What to produce.
Ignoring the images, restate the records below word for word.

Records to process section start

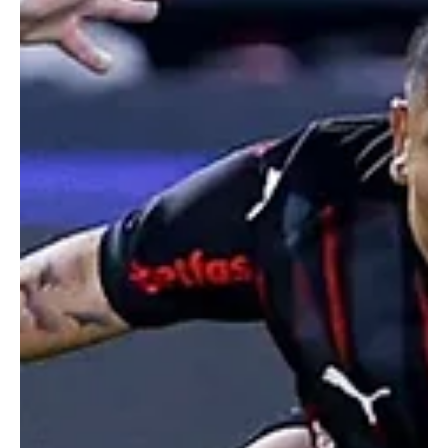
geração — mesmo que parte da Nação ainda não conheça sua
trajetória. Sua carreira, tão brilhante quanto curta, foi
interrompida aos 22 anos, em 26 de agosto de 1976, apó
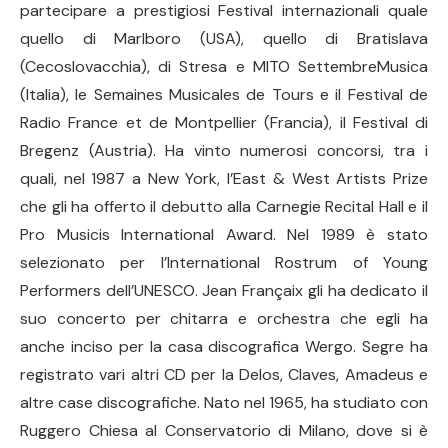
partecipare a prestigiosi Festival internazionali quale
quello di Marlboro (USA), quello di Bratislava
(Cecoslovacchia), di Stresa e MITO SettembreMusica
(Italia), le Semaines Musicales de Tours e il Festival de
Radio France et de Montpellier (Francia), il Festival di
Bregenz (Austria). Ha vinto numerosi concorsi, tra i
quali, nel 1987 a New York, l’East & West Artists Prize
che gli ha offerto il debutto alla Carnegie Recital Hall e il
Pro Musicis International Award. Nel 1989 è stato
selezionato per l’International Rostrum of Young
Performers dell’UNESCO. Jean Françaix gli ha dedicato il
suo concerto per chitarra e orchestra che egli ha
anche inciso per la casa discografica Wergo. Segre ha
registrato vari altri CD per la Delos, Claves, Amadeus e
altre case discografiche. Nato nel 1965, ha studiato con
Ruggero Chiesa al Conservatorio di Milano, dove si è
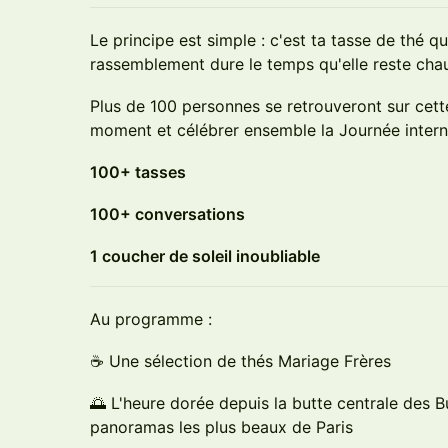
Le principe est simple : c'est ta tasse de thé q
rassemblement dure le temps qu'elle reste cha
Plus de 100 personnes se retrouveront sur cett
moment et célébrer ensemble la Journée intern
100+ tasses
100+ conversations
1 coucher de soleil inoubliable
Au programme :
☕ Une sélection de thés Mariage Frères
🌅 L'heure dorée depuis la butte centrale des 
panoramas les plus beaux de Paris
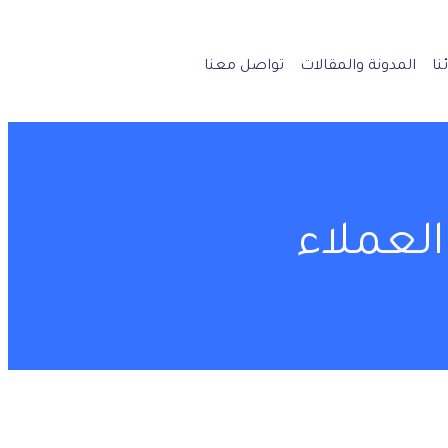
نا
المدونة والمقالات
تواصل معنا
لعملاء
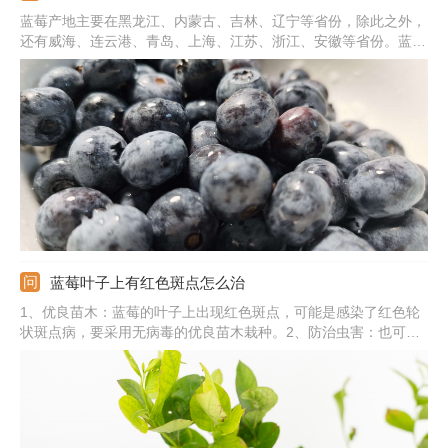
蓝莓产地主要在黑龙江、内蒙古、吉林、辽宁等省份，除此之外，
还有威海、连云港、青岛、上海、江苏、浙江、安徽等省份。蓝莓
是杜鹃花科、越橘属的多年生灌木，被称为浆果之王。蓝莓灌木丛
生，单叶互生，花朵为总状花序，通常由7-10朵花组成，花两性，
成熟果实呈深蓝色或紫罗兰色，形状呈扁圆形、梨形、球形、椭圆
形等。
蓝莓叶子上有红色斑点怎么治
1、优良苗木：蓝莓的叶子上出现红色斑点，可能是感染了红色轮
状斑点病，要采用无病毒的优良苗木栽种。2、防治虫害：也可通
过粉蚧及其他害虫传播，要注意防治害虫。3、加强栽培：加强养
护管理，注意适当浇水，科学施肥，提高抗病能力。4、涂抹药
物：用20%丁硫克百威原液涂茎，每月涂茎2-3次，每隔7-10天一
次。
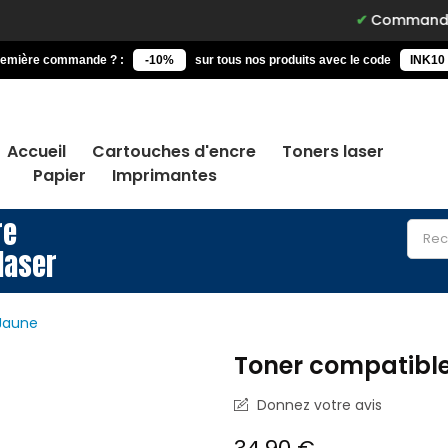
Commandez avant 15h,
remière commande ? :
-10%
sur tous nos produits avec le code
INK10
Accueil
Cartouches d'encre
Toners laser
Papier
Imprimantes
re
laser
Jaune
Toner compatibl
Donnez votre avis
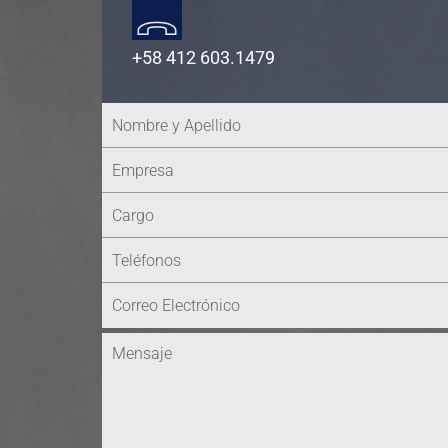
+58 412 603.1479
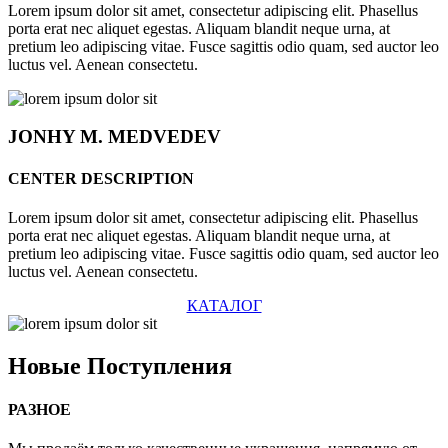
Lorem ipsum dolor sit amet, consectetur adipiscing elit. Phasellus
porta erat nec aliquet egestas. Aliquam blandit neque urna, at
pretium leo adipiscing vitae. Fusce sagittis odio quam, sed auctor leo
luctus vel. Aenean consectetu.
JONHY
M. MEDVEDEV
CENTER DESCRIPTION
Lorem ipsum dolor sit amet, consectetur adipiscing elit. Phasellus
porta erat nec aliquet egestas. Aliquam blandit neque urna, at
pretium leo adipiscing vitae. Fusce sagittis odio quam, sed auctor leo
luctus vel. Aenean consectetu.
КАТАЛОГ
Новые
Поступления
РАЗНОЕ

Records to process section end

Solution for this problem.
geração — mesmo que parte da Nação ainda não conheça sua
trajetória. Sua carreira, tão brilhante quanto curta, foi
interrompida aos 22 anos, em 26 de agosto de 1976, apó
partecipare a prestigiosi Festival internazionali quale
quello di Marlboro (USA), quello di Bratislava
(Cecoslovacchia), di Stresa e MITO SettembreMusica
(Italia), le Semaines Musicales de Tours e il Festival de
Radio France et de Montpellier (Francia), il Festival di
Bregenz (Austria). Ha vinto numerosi concorsi, tra i
quali, nel 1987 a New York, l’East & West Artists Prize
che gli ha offerto il debutto alla Carnegie Recital Hall e il
Pro Musicis International Award. Nel 1989 è stato
selezionato per l’International Rostrum of Young
Performers dell’UNESCO. Jean Françaix gli ha dedicato il
suo concerto per chitarra e orchestra che egli ha
anche inciso per la casa discografica Wergo. Segre ha
registrato vari altri CD per la Delos, Claves, Amadeus e
altre case discografiche. Nato nel 1965, ha studiato con
Ruggero Chiesa al Conservatorio di Milano, dove si è
Le principe est simple : c'est ta tasse de thé q
rassemblement dure le temps qu'elle reste cha
Plus de 100 personnes se retrouveront sur cett
moment et célébrer ensemble la Journée intern
100+ tasses
100+ conversations
1 coucher de soleil inoubliable
Au programme :
☕ Une sélection de thés Mariage Frères
🌅 L'heure dorée depuis la butte centrale des 
panoramas les plus beaux de Paris
نا
المدونة والمقالات
تواصل معنا
لعملاء
蓝莓产地主要在黑龙江、内蒙古、吉林、辽宁等省份，除此之外，
还有威海、连云港、青岛、上海、江苏、浙江、安徽等省份。蓝莓
是杜鹃花科、越橘属的多年生灌木，被称为浆果之王。蓝莓灌木丛
生，单叶互生，花朵为总状花序，通常由7-10朵花组成，花两性，
成熟果实呈深蓝色或紫罗兰色，形状呈扁圆形、梨形、球形、椭圆
形等。
蓝莓叶子上有红色斑点怎么治
1、优良苗木：蓝莓的叶子上出现红色斑点，可能是感染了红色轮
状斑点病，要采用无病毒的优良苗木栽种。2、防治虫害：也可通
过粉蚧及其他害虫传播，要注意防治害虫。3、加强栽培：加强养
护管理，注意适当浇水，科学施肥，提高抗病能力。4、涂抹药
物：用20%丁硫克百威原液涂茎，每月涂茎2-3次，每隔7-10天一
次。
Commandez avant 15h,
remière commande ? :
-10%
sur tous nos produits avec le code
INK10
Accueil
Cartouches d'encre
Toners laser
Papier
Imprimantes
re
laser
Jaune
Toner compatibl
Donnez votre avis
+58 412 603.1479
Lorem ipsum dolor sit amet, consectetur adipiscing elit. Phasellus
porta erat nec aliquet egestas. Aliquam blandit neque urna, at
pretium leo adipiscing vitae. Fusce sagittis odio quam, sed auctor leo
luctus vel. Aenean consectetu.
JONHY
M. MEDVEDEV
CENTER DESCRIPTION
Lorem ipsum dolor sit amet, consectetur adipiscing elit. Phasellus
porta erat nec aliquet egestas. Aliquam blandit neque urna, at
pretium leo adipiscing vitae. Fusce sagittis odio quam, sed auctor leo
luctus vel. Aenean consectetu.
КАТАЛОГ
Новые
Поступления
РАЗНОЕ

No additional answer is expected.